START Source material

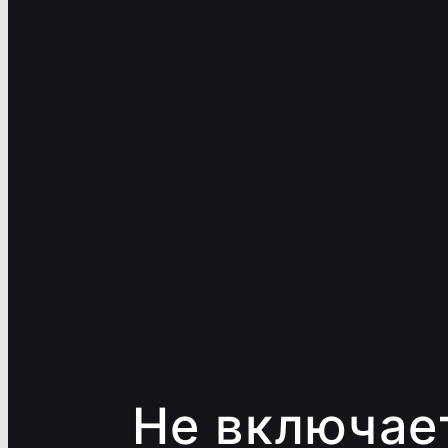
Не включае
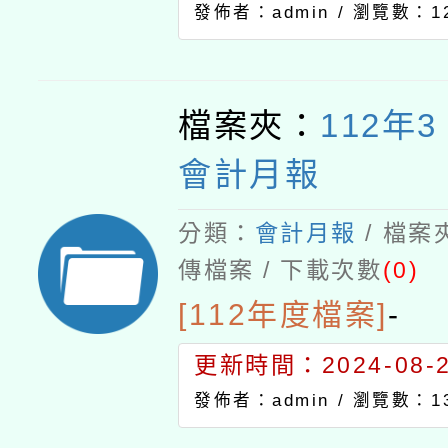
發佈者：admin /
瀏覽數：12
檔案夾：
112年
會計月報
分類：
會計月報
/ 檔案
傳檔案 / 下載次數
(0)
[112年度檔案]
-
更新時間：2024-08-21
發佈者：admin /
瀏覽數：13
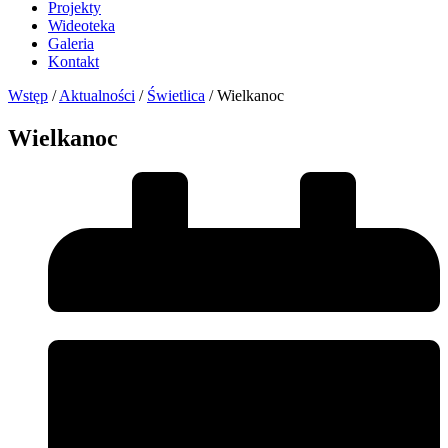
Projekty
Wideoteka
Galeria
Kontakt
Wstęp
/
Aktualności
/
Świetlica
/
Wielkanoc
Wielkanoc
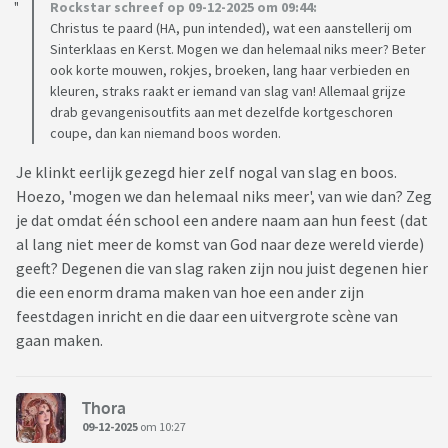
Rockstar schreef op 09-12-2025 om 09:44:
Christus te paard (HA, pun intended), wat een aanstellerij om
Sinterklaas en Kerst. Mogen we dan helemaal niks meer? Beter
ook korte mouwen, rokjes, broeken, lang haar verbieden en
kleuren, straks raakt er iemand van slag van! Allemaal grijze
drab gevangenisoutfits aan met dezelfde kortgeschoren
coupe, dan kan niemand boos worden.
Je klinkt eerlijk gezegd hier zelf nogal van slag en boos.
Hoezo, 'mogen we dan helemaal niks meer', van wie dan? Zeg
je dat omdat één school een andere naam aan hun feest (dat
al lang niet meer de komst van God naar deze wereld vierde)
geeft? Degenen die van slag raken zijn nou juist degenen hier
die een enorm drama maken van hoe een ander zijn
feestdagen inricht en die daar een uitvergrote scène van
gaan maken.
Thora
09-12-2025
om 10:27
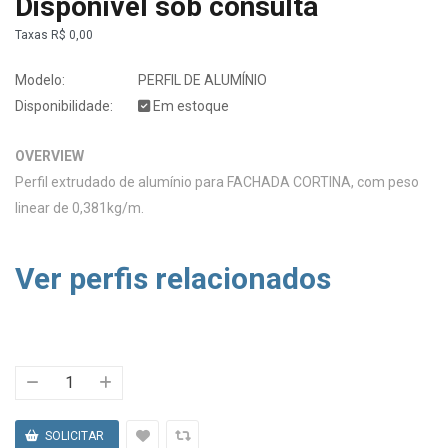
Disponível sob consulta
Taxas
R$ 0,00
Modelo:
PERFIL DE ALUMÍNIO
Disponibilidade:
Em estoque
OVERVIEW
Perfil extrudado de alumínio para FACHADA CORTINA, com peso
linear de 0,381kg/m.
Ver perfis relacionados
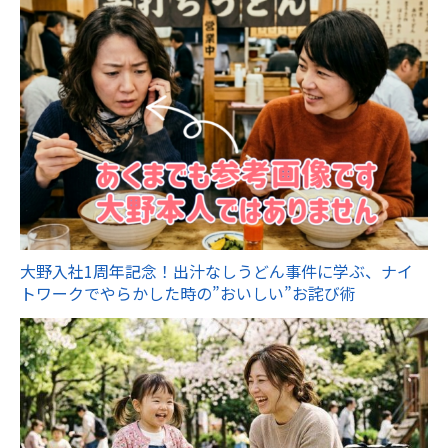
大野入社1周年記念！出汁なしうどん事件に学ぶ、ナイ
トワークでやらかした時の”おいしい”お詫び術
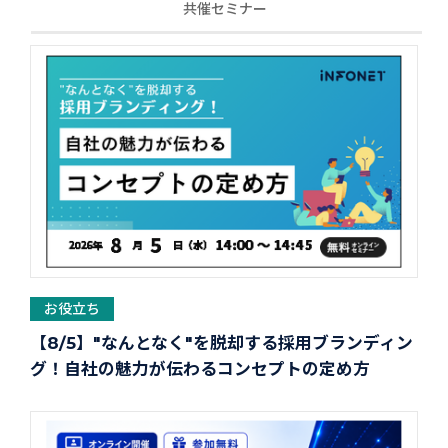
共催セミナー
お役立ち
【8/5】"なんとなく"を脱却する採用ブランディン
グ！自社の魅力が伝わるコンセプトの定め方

END Source material

Exercise description:
A picture must not appear in the copy. Transcribe exactly the lines from the one with "gaan maken." through the final line of the entries, both included, and no more.

Response to the exercise:
gaan maken.
Thora
09-12-2025
om 10:27
Disponível sob consulta
Taxas
R$ 0,00
Modelo:
PERFIL DE ALUMÍNIO
Disponibilidade:
Em estoque
OVERVIEW
Perfil extrudado de alumínio para FACHADA CORTINA, com peso
linear de 0,381kg/m.
Ver perfis relacionados
大野入社1周年記念！出汁なしうどん事件に学ぶ、ナイ
トワークでやらかした時の”おいしい”お詫び術
共催セミナー
お役立ち
【8/5】"なんとなく"を脱却する採用ブランディン
グ！自社の魅力が伝わるコンセプトの定め方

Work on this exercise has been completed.